Reviving An 8-Inch Hard Drive From The 1980s

As part of the eternal quest within the realm of retrocomputing, storage devices can be one of the most challenging, especially when it comes to firmly obsolete hard drives, such as the CDC Finch drive. This compact 8″ HDD replaced the previous 14″ models with a form factor that was decidedly more portable. These Finch drives being 1980s technology that got run pretty hard before their retirement, it’s little wonder that they’d end up on the repair bench over at [Usagi Electric]

A CDC Finch hard disk drive, available in 8 to 32 MB for all your data storage needs. (Credit: Usage Electric)
A CDC Finch hard disk drive, available in 8 to 32 MB for all your data storage needs. (Credit: Usage Electric)

Introduced in the early 1980s, the CDC Model 9410 Finch drive was unlike its 14″ predecessors in that it is a sealed unit, with maintenance-free air filtration. With the 14″ models you’d have both fixed and swappable platters, with far less consideration for dust exposure. This makes these Finch drives more touchy to work on, not unlike HDDs today, and adds to the excitement when repairing one of these old drives.

In this video, two differently broken Finch drives are discussed. Both appear to have an issue on the controller board, with one not responding to communications on the interface, while the other featuring a dead short on the interface pins. The first drive was brought back to life by replacing a dead SN75110 line driver IC, as well as a dead 7818 voltage regulator that was only outputting a sad 0.3 V.

Unfortunately, after half an hour of uptime and in the process of dumping data the drive errored out with a Not Ready, indicating that there are further issues on the controller board to fix. The good news here is that the platters appear to be pretty robust, but the controller boards on these old drives tend to develop issues over the years, something which will be further explored in upcoming videos.

17 thoughts on “Reviving An 8-Inch Hard Drive From The 1980s

  1. I really like his restoration of the Centurion and all the information he gives. I hope he advances with the other, drum memory machines, too, exciting technology. I am amazed at how robust they were.

  2. I’m pretty sure the [markup] around names on Hackaday is a cognitive markup, so we know what we’re reading is a name. It’s important when names can be internet pseudonyms, uncapitalised, “foreign”, or in other ways unusual. If you see “this thing by John Smith” you probably know what you’re dealing with, but if you see “this thing by nerfherding” you might not know, so it’s rendered “this thing by [nerfherding]”.

  3. Back in the day, we made a bathroom/hall pass out of one of the platters from one of these in Electronics class when we had a mini-mainframe donated to the department. I got a really nice Lambda power supply out of that machine.
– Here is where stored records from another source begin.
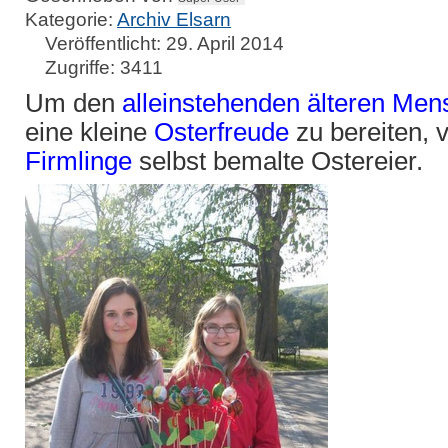
Kategorie:
Archiv Elsarn
Veröffentlicht: 29. April 2014
Zugriffe: 3411
Um den
alleinstehenden älteren Me
eine kleine
Osterfreude
zu bereiten, 
Firmlinge
selbst bemalte Ostereier.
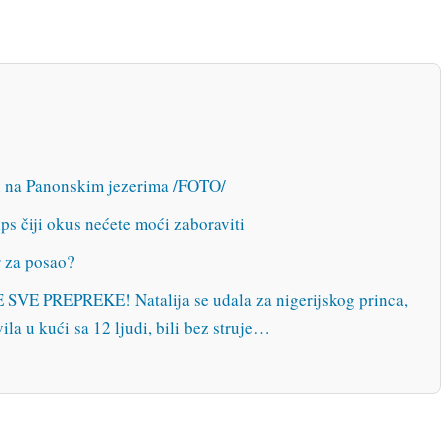
ji na Panonskim jezerima /FOTO/
ps čiji okus nećete moći zaboraviti
r za posao?
 PREPREKE! Natalija se udala za nigerijskog princa,
ila u kući sa 12 ljudi, bili bez struje…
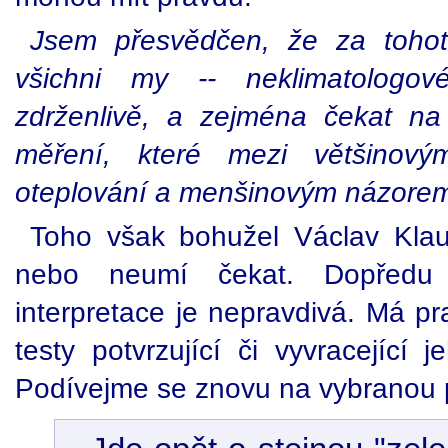
Jsem přesvědčen, že za toho
všichni my -- neklimatologov
zdrženlivě, a zejména čekat na
měření, které mezi většinov
oteplování a menšinovým názorem
Toho však bohužel Václav Kla
nebo neumí čekat. Dopředu 
interpretace je nepravdivá. Má pr
testy potvrzující či vyvracející 
Podívejme se znovu na vybranou 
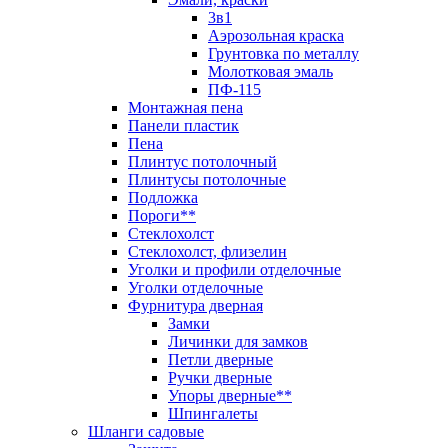
3в1
Аэрозольная краска
Грунтовка по металлу
Молотковая эмаль
ПФ-115
Монтажная пена
Панели пластик
Пена
Плинтус потолочный
Плинтусы потолочные
Подложка
Пороги**
Стеклохолст
Стеклохолст, флизелин
Уголки и профили отделочные
Уголки отделочные
Фурнитура дверная
Замки
Личинки для замков
Петли дверные
Ручки дверные
Упоры дверные**
Шпингалеты
Шланги садовые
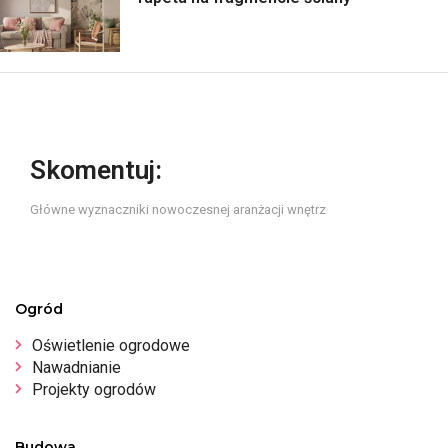
Skomentuj:
Główne wyznaczniki nowoczesnej aranżacji wnętrz
Ogród
Oświetlenie ogrodowe
Nawadnianie
Projekty ogrodów
Budowa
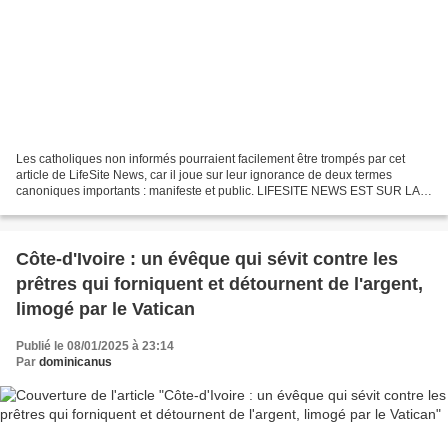
Les catholiques non informés pourraient facilement être trompés par cet
article de LifeSite News, car il joue sur leur ignorance de deux termes
canoniques importants : manifeste et public. LIFESITE NEWS EST SUR LA
VOIE DU SÉDÉVACANTISME Cet article se...
Côte-d'Ivoire : un évêque qui sévit contre les
prêtres qui forniquent et détournent de l'argent,
limogé par le Vatican
Publié le 08/01/2025 à 23:14
Par
dominicanus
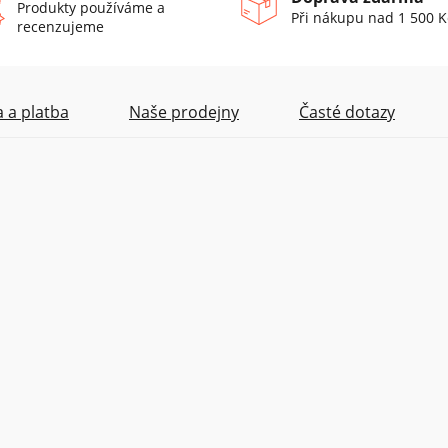
Produkty používáme a
Při nákupu nad 1 500 K
recenzujeme
 a platba
Naše prodejny
Časté dotazy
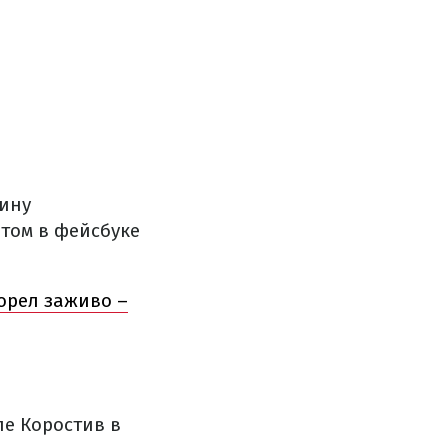
чину
том в фейсбуке
орел заживо –
ле Коростив в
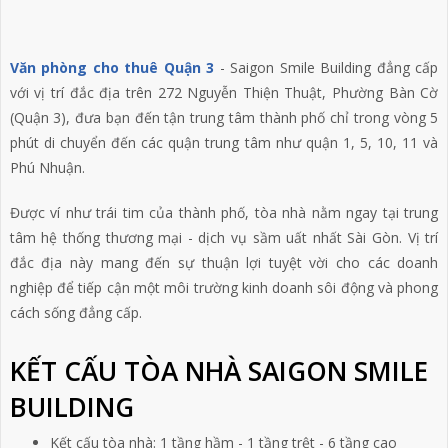
Văn phòng cho thuê Quận 3
- Saigon Smile Building đẳng cấp
với vị trí đắc địa trên 272 Nguyễn Thiện Thuật, Phường Bàn Cờ
(Quận 3), đưa bạn đến tận trung tâm thành phố chỉ trong vòng 5
phút di chuyển đến các quận trung tâm như quận 1, 5, 10, 11 và
Phú Nhuận.
Được ví như trái tim của thành phố, tòa nhà nằm ngay tại trung
tâm hệ thống thương mại - dịch vụ sầm uất nhất Sài Gòn. Vị trí
đắc địa này mang đến sự thuận lợi tuyệt vời cho các doanh
nghiệp để tiếp cận một môi trường kinh doanh sôi động và phong
cách sống đẳng cấp.
KẾT CẤU TÒA NHÀ SAIGON SMILE
BUILDING
Kết cấu tòa nhà: 1 tầng hầm - 1 tầng trệt - 6 tầng cao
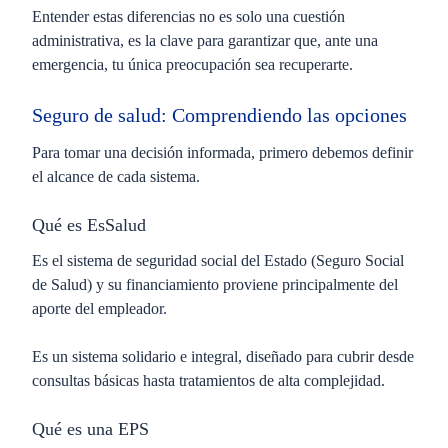
Entender estas diferencias no es solo una cuestión
administrativa, es la clave para garantizar que, ante una
emergencia, tu única preocupación sea recuperarte.
Seguro de salud: Comprendiendo las opciones
Para tomar una decisión informada, primero debemos definir
el alcance de cada sistema.
Qué es EsSalud
Es el sistema de seguridad social del Estado (Seguro Social
de Salud) y su financiamiento proviene principalmente del
aporte del empleador.
Es un sistema solidario e integral, diseñado para cubrir desde
consultas básicas hasta tratamientos de alta complejidad.
Qué es una EPS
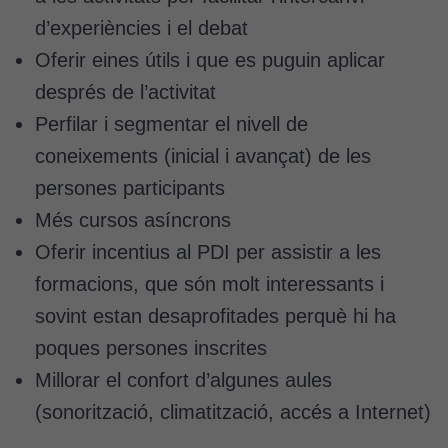
i l'estructura
d’experiències i el debat
del lloc
Oferir eines útils i que es puguin aplicar
web, en
funció de
després de l’activitat
com aquest
Perfilar i segmentar el nivell de
lloc web
coneixements (inicial i avançat) de les
s'utilitzi.
persones participants
Més cursos asíncrons
Cookies
Oferir incentius al PDI per assistir a les
d'experiència
Per tal que el
formacions, que són molt interessants i
nostre lloc web
sovint estan desaprofitades perquè hi ha
tingui el millor
rendiment
poques persones inscrites
possible durant
Millorar el confort d’algunes aules
la vostra visita.
(sonorització, climatització, accés a Internet)
Si rebutgeu
aquestes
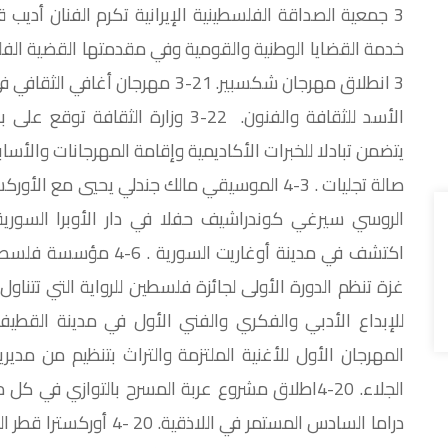
3 جمعية الصداقة الفلسطينية الإيرانية تكرم الفنان أدي
3 انطلاق مهرجان شكسبير. 21-3 مهرج
الأسد للثقافة والفنون. 22-3 وزارة ا
صالة تجليات . 3-4 الموسيقي مالك جندلي يحيي مع 
الروسي سيرغي كوندراشيف حفلا في دار الأوبرا السور
اكتشف في مدينة أوغاريت 
المهرجان الأول للأغنية الملتزمة والتراث بتنظيم من مديري
الجلاء. 20-4اطلاق مشروع عربة المسرح بالتوازي ف
دراما السادس المستمر في ا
Only recently failed.

    1. One of my profs had a collection of head crashed and otherwise F-ed up old school mainframe 24 inch platters on his wall, from disassembled removable packs. Packrat!

      A few of them still stunk.
      But less then the average undergrad in August, different material burning.
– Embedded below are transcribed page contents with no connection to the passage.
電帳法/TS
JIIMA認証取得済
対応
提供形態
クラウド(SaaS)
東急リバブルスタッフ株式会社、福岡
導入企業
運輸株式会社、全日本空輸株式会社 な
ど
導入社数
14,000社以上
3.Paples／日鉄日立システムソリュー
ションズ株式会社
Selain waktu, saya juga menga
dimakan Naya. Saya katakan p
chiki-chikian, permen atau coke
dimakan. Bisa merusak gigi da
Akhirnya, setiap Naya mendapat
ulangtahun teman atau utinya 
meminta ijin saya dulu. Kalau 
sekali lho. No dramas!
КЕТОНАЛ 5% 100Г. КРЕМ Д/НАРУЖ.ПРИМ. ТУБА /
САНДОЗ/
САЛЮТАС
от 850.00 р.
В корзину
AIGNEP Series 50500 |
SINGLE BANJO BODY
      1. When I was at Edinburgh Uni, the Computer Science machine room had a series of jagged holes in the plasterboard wall at about chest height. Apparently from a hard drive that decided to “let go”.

        At home I’ve got a 19″ rack mount 700MB drive, it spins up, but I need to make an interface for it, probably with 5V TTL compatible level shifters and an RPi or similar. Then we can see if there’s any ’80’s pr0n on there!
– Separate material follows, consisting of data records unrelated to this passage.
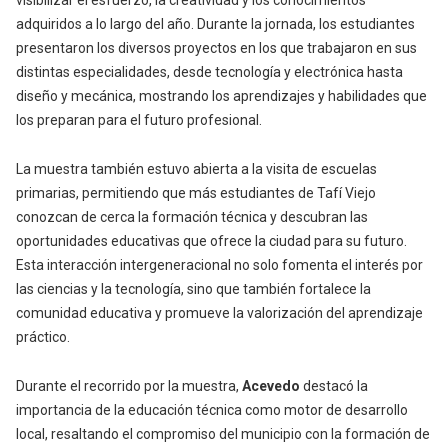
visibilizar el esfuerzo, la creatividad y los conocimientos
adquiridos a lo largo del año. Durante la jornada, los estudiantes
presentaron los diversos proyectos en los que trabajaron en sus
distintas especialidades, desde tecnología y electrónica hasta
diseño y mecánica, mostrando los aprendizajes y habilidades que
los preparan para el futuro profesional.
La muestra también estuvo abierta a la visita de escuelas
primarias
, permitiendo que más estudiantes de Tafí Viejo
conozcan de cerca la formación técnica y descubran las
oportunidades educativas que ofrece la ciudad para su futuro.
Esta interacción intergeneracional no solo fomenta el interés por
las ciencias y la tecnología, sino que también fortalece la
comunidad educativa y promueve la valorización del aprendizaje
práctico.
Durante el recorrido por la muestra,
Acevedo
destacó la
importancia de la educación técnica como motor de desarrollo
local
, resaltando el compromiso del municipio con la formación de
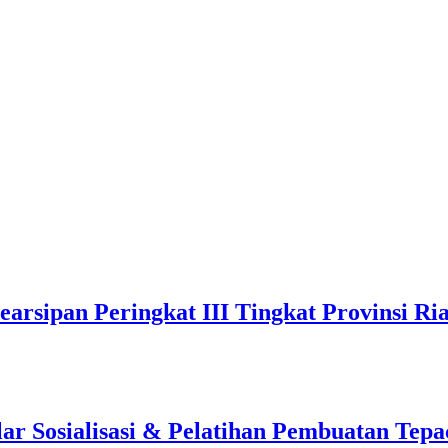
arsipan Peringkat III Tingkat Provinsi Ri
 Sosialisasi & Pelatihan Pembuatan Tepa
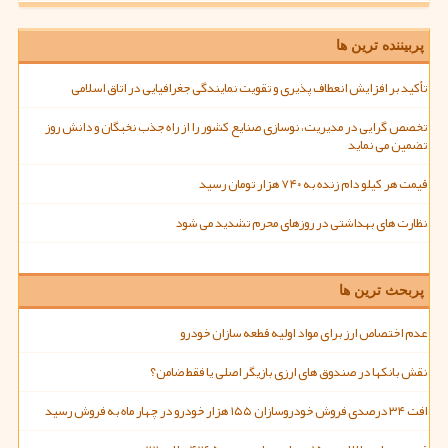
پربیننده ترین ها
تأکید بر افزایش انعطاف پذیری و تقویت نمایندگی جغرافیایی در اتاق اسلامی
تخصص گرایی در مدیریت، نوسازی صنایع کشور را از راه جذب نخبگان و دانش روز
تضمین می نماید
قیمت هر کیلو دام زنده به ۷۴۰ هزار تومان رسید
نظارت های بهداشتی در روزهای محرم تشدید می شود
پربحث ترین ها
عدم اختصاص ارز برای مواد اولیه قطعه سازان خودرو
نقش بانکها در صندوق های ارزی بازیگر اصلی یا فقط ضامن؟
افت ۳۴ درصدی فروش خودروسازان ۱۵۵ هزار خودرو در چهار ماه به فروش رسید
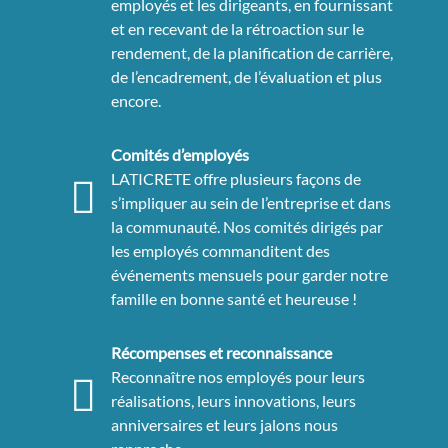
employés et les dirigeants, en fournissant
et en recevant de la rétroaction sur le
rendement, de la planification de carrière,
de l’encadrement, de l’évaluation et plus
encore.
Comités d’employés
LATICRETE offre plusieurs façons de
s’impliquer au sein de l’entreprise et dans
la communauté. Nos comités dirigés par
les employés commanditent des
événements mensuels pour garder notre
famille en bonne santé et heureuse !
Récompenses et reconnaissance
Reconnaître nos employés pour leurs
réalisations, leurs innovations, leurs
anniversaires et leurs jalons nous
  4. Back in the 80s i had to rebuild crashed CDC drives we used in our NCR grocery store systems. Long days. However, the inverse of the articles’ title was true for lots of us early computer technogeeks way back when…. “In The 80s… Reviving a Hard Drive”. The worst was the Rodine or “rodent” drives… crashed if you looked at them cross-eyed. Many of us in our computer club at meetings would have stories about long days reformating/reloading/locking out bad sectors. Most of them were from us BBS sysadmins.